Frankenpolitics: The Left's defence of GMOs

Image:BASF

At EUobserver 9-01-2014

The global movement against genetic modification, it is fair to say, does in general spring from the green-left side of the political spectrum, but is anti-GM campaigning actually that left-wing?

In May last year, UK activists from Take the Flour Back announced that they were going to "decontaminat" - or tear up - GM wheat being tested by the Rothamsted Research institute, one of the oldest agricultural research bodies in the world.

The grain being tested gives off an odour that repels aphids, and also attract wasps that parasitise the insects. As a result, the wheat, developed by publicly funded scientists, would require less synthetic pesticide - a development that is hardly likely to deliver profits to the pesticide manufacturers.

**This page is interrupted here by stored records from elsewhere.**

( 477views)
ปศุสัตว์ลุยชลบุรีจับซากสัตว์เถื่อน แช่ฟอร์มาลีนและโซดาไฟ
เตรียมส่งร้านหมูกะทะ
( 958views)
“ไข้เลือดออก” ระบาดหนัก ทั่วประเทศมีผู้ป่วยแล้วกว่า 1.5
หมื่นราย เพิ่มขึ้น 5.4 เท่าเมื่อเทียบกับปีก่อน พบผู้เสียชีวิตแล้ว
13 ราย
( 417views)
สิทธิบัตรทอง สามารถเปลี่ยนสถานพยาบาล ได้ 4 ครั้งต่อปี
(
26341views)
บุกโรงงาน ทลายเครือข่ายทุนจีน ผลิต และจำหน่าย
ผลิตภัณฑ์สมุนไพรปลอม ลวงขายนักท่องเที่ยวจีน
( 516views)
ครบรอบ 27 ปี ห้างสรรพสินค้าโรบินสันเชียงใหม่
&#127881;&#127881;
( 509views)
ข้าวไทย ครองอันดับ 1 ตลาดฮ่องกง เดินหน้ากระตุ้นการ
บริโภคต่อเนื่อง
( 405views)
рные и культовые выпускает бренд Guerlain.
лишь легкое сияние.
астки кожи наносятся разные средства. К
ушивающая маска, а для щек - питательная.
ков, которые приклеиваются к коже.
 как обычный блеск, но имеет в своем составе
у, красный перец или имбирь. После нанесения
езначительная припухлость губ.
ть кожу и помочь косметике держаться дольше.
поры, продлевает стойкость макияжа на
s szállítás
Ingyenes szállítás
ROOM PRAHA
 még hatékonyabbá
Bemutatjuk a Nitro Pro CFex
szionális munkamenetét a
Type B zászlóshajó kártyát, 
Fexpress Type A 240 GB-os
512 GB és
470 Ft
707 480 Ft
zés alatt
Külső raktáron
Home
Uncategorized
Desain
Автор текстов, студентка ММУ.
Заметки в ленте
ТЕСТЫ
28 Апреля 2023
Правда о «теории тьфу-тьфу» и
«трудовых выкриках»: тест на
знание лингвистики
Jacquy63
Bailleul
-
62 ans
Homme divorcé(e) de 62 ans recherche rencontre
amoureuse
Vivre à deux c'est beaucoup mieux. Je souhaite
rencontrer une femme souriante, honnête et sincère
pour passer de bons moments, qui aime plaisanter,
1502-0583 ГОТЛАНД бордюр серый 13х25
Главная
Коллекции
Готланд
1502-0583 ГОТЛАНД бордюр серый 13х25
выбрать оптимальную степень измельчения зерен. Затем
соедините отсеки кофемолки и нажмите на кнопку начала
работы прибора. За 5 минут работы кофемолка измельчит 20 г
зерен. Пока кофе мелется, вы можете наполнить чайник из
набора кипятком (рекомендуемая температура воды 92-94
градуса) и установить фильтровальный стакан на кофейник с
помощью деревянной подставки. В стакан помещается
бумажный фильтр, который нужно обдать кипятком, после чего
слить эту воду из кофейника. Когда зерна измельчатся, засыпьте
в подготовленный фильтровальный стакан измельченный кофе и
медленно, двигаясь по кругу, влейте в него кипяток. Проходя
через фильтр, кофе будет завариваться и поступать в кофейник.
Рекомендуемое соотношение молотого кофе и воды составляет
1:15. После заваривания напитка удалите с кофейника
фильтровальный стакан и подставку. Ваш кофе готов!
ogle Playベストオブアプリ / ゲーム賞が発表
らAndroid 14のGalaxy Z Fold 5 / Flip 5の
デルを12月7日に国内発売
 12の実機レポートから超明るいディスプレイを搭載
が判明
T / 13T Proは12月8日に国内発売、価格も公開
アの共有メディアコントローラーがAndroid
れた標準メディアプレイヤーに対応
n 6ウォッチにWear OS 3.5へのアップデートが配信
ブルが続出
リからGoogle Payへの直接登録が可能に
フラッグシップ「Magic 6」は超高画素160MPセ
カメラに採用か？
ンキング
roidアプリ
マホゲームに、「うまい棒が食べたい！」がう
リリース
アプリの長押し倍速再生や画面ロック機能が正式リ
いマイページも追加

The next month, a 30-year-old research project in Italy, involving transgenic olive trees, cherry trees and kiwifruit vines - one of the longest-running GM trials in Europe - was ordered destroyed with only a few days' notice by a court under pressure from an anti-GM group, the Genetic Rights Foundation.

The hoped-for result of the non-profit research, lead by plant scientist Eddo Rugini at the University of Tuscia, not concocted by any moustache-twiddling villains at Monsanto HQ, would again be a limit in the need for pesticides.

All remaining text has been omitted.